Als die Zeit der irdischen Wallfahrt des Mannes Gottes Mose sich ihrem Ende entgegenneigte, da sprach der Herr zu ihm (5. Mose 32,49.): „Gehe auf das Gebirge Abarim, auf den Berg Nebo, der da liegt im Moabiterlande gegen Jericho über, und besiehe das Land Canaan, das ich den Kindern Israel zum Eigenthum geben werde, und stirb auf dem Berge, wenn du hinauf gekommen bist und versammle dich zu deinem Volk.“ Und Mose (5. Mose 34,1 und 5) „ging von dem Gefilde der Moabiter auf den Berg Nebo, auf die Spitze des Gebirges Pisga, gegen Jericho über – und Mose sah das Land Canaan mit seinen Augen – und starb auf dem Berge.“ Das ist die Erzählung der heiligen Schrift von dem Berge Nebo. Danach war er der Berührungspunkt des Gebirges Abarim und des Gebirges Pisga und lag nicht weit vom gelobten Lande in der moabitischen Aue im Osten des Jordan.

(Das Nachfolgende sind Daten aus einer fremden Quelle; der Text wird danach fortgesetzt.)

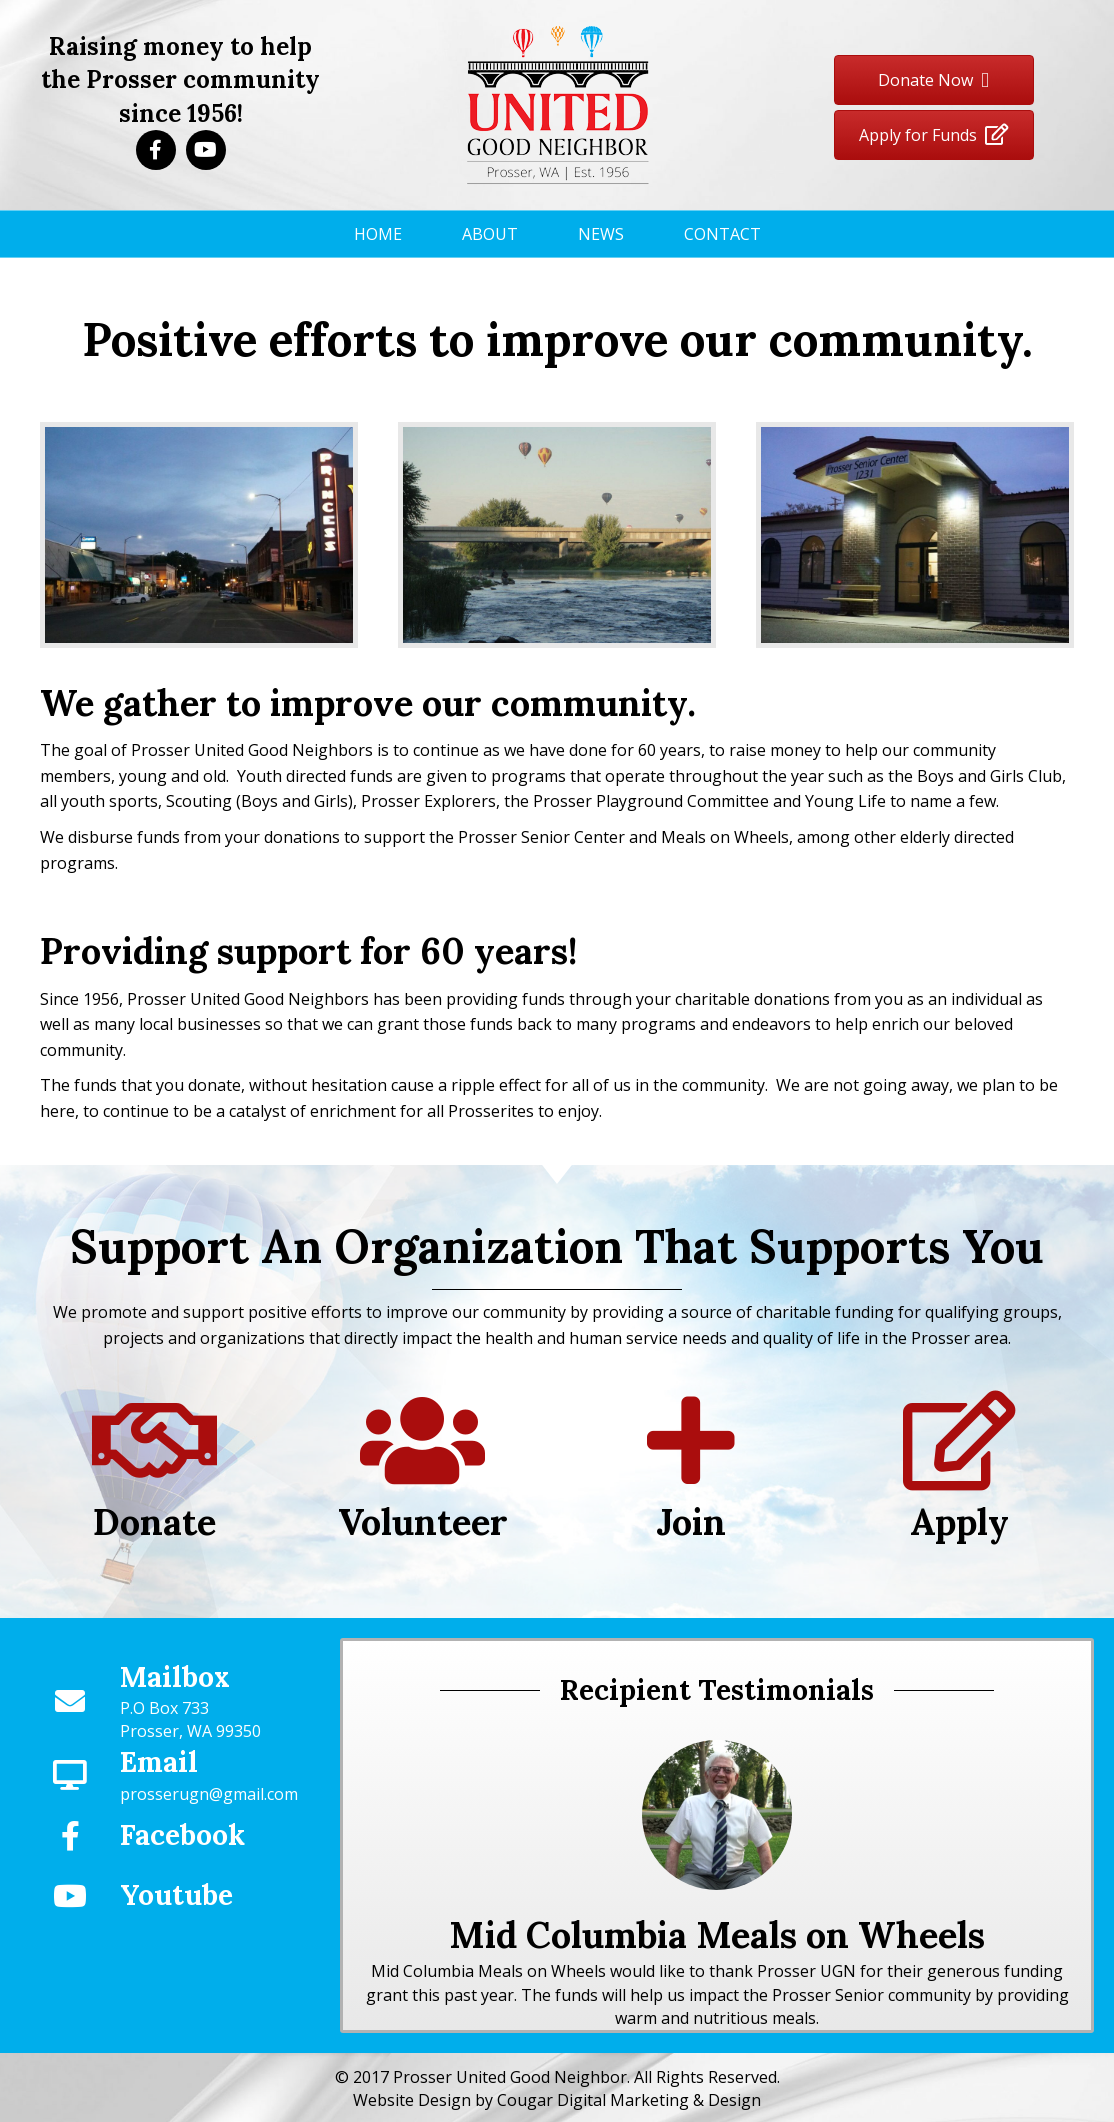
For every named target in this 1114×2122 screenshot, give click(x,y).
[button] (156, 150)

Dieser Berg Nebo ist oft von Reisenden aufgesucht worden. Einer der neuesten giebt uns folgende Schilderung von ihm: Der Berg steigt gegen Jericho über auf und bietet eine Aussicht so umfassend wie keine adre Stätte der Ostjordangegend. Dreißig bis sechzig Meilen weit überschaut das Auge die Berge und Thäler des heiligen Landes: unmittelbar zu den Füßen der Jordan, wie er herabströmt, mit den Gefilden Jerichos; Jerusalem und das Gebirde Juda, Bethlehem tritt klar hervor, das Gebirge Ephraim bis zu den Höhen Galiläas hinauf. Der Standpunkt ist nicht so hoch, daß das Einzelne verschwämme, wie es bei höheren Bergesgipfeln der Fall ist; das Auge kann sich der entzückenden Schöne freuen; das ganze heilige Land, so klein dem Umfange nach, so wunderbar in seiner Ausstattung, liegt vor dem staunenden Blicke ausgebreitet.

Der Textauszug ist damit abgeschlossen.